Shortlists for top posts in the Church of England should include at least one minority ethnic candidate as part of a raft of measures to address the “alarming” lack of senior clergy of colour, according to a report out last week.
The report, From Lament to Action, published by the Archbishops’ anti-racism task force, added that people responsible for senior appointments should undergo anti-racism recruitment training, and that 30 per cent of nominees for the Church’s leadership training programme should come from ethnic minorities.
The report brought together 47 recommendations that had not been acted upon from decades of previous reports on how the Church could address racism within its ranks. The recommendations, or “actions”, focused on areas of education, training and mentoring, investing in minority ethnic young people and reforming governance structures, as well as increasing the participation in the Church by clergy of colour.
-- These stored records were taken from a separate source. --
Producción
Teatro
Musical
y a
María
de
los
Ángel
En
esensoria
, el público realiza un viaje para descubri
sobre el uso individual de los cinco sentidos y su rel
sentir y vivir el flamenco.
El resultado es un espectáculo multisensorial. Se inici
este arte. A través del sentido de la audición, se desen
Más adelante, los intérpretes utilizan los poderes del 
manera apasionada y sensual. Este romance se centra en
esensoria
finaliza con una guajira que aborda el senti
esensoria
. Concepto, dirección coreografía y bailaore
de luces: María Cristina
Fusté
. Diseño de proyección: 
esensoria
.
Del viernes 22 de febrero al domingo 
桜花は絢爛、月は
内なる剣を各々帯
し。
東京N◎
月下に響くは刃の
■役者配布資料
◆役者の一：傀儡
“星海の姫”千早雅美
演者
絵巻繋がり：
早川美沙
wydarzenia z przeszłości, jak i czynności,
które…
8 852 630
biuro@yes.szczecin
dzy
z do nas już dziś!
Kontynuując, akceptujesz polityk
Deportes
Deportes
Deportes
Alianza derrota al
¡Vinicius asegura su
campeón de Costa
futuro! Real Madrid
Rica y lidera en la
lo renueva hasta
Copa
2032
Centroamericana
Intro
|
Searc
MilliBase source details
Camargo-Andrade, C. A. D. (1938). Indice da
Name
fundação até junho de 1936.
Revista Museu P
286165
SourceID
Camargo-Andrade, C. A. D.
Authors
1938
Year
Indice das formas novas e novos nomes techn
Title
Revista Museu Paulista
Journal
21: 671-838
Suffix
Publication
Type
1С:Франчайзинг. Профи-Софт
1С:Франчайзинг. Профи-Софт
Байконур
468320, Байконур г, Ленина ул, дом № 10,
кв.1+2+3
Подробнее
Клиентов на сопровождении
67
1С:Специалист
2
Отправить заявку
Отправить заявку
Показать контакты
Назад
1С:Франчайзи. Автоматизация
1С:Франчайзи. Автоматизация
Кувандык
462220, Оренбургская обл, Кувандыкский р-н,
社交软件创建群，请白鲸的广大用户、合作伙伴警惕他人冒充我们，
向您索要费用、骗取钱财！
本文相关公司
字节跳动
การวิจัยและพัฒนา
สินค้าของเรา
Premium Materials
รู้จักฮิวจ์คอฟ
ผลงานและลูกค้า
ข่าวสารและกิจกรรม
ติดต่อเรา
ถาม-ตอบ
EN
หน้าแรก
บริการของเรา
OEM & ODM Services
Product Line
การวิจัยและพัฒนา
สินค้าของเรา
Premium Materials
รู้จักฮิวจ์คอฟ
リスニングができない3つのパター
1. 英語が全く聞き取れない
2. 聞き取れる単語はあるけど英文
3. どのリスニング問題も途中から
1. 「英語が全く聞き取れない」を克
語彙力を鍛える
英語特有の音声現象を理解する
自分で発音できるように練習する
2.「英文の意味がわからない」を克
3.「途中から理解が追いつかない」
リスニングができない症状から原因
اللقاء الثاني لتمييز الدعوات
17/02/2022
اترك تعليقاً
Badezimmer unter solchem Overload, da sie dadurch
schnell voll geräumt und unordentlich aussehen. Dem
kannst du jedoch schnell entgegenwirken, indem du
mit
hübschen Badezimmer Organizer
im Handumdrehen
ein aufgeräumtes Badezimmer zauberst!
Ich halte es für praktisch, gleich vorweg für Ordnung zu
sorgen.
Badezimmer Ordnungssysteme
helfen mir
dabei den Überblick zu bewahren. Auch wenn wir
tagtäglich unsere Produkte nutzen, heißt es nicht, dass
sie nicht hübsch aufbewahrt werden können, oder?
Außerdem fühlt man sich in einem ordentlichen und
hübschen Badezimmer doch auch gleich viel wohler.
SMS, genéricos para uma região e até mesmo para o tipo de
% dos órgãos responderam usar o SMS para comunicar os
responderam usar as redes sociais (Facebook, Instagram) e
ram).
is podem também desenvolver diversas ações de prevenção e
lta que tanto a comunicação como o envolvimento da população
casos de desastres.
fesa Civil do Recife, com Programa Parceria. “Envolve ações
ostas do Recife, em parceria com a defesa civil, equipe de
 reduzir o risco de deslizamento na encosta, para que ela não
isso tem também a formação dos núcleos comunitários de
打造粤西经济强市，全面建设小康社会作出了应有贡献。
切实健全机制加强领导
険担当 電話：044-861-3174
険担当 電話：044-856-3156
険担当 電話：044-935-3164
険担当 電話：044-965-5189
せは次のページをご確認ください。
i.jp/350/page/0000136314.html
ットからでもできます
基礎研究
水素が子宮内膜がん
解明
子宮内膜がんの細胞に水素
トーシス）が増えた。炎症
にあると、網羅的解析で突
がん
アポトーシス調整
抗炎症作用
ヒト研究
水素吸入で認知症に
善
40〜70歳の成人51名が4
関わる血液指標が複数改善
The Archbishop of Canterbury, Justin Welby and the Archbishop of York, Stephen Cottrell, who together commissioned the report, said: “Racism is a sin ... and we are determined to make sure there is no room for it in the Church.
“But it is here. We have seen, time and time again, people being bullied, overlooked, undermined and excluded from the life of the Church, from the family of God. It breaks our hearts, and we are truly sorry.”
The prelates committed to adopting five of the recommendations immediately, which included asking the General Synod to add in ten ethnic minority candidates with full voting rights, inviting ethnic minority clergy to observe House of Bishops meetings until there are six minority clergy members and establishing a racial justice commission to hold the Church and the archbishops to account on racial justice.
Dr Joel Edwards, former director of the Evangelical Alliance, is to chair the commission.
Bishop Guli Francis-Dehqani of Chelmsford, the only diocesan bishop of colour, asked by The Tablet whether the report went far enough, replied: “If [the report] doesn’t yet go far enough, it certainly offers us a significant opportunity to take a very large step forward.” She added: “If this is going to be successful, it’s not about a witch-hunt, it’s about working to change culture, and that means allowing open and honest conversations.”
Meanwhile, the Board of Deputies of British Jews published some 119 recommendations as to how the UK Jewish community could improve its record on racial inclusivity. One recommendation was that synagogues “should encourage more Jews in their communities who identify as Black, of colour, or Sephardi, Mizrahi or Yemenite to consider semicha” (ordination).
Board of Deputies president, Marie van der Zyl, said in her foreword: “There is still much work to be done before we become an unequivocally anti-racist environment, that equally embraces all Jews of all ethnicities.”